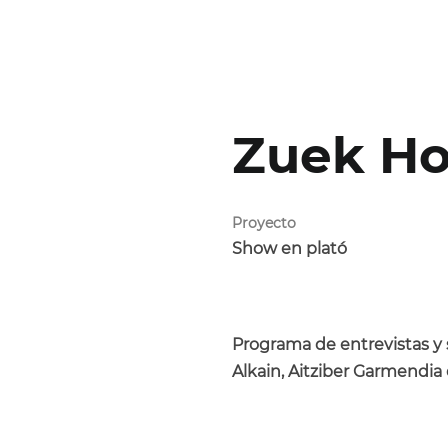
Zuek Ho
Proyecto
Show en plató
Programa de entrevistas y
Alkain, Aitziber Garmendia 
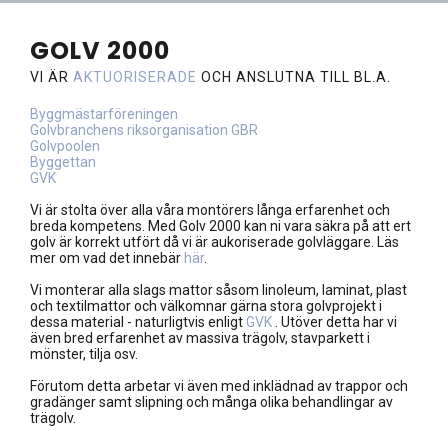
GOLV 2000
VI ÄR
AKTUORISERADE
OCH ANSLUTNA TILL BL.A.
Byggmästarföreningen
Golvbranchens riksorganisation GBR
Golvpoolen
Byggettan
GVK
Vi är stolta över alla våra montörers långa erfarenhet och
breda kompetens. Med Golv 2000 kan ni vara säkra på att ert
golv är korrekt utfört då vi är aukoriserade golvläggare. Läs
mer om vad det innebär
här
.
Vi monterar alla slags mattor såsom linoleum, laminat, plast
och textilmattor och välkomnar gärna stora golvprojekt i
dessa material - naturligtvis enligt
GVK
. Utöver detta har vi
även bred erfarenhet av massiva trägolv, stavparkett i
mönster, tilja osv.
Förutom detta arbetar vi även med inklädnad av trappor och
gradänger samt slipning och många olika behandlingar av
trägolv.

####################

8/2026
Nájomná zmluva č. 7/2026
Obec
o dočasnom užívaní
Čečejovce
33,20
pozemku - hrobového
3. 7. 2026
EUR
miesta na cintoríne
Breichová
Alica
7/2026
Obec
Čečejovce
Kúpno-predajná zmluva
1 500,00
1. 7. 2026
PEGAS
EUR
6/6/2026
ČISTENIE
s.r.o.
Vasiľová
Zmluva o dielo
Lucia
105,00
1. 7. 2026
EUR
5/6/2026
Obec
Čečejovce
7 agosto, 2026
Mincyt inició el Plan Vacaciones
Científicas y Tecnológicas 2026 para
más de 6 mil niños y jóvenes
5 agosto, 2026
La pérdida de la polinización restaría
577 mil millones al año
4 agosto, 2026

####################

## What you will do
Copy all lines of the records that have the string "alla" in them.

## Task response
Vi är stolta över alla våra montörers långa erfarenhet och
Vi monterar alla slags mattor såsom linoleum, laminat, plast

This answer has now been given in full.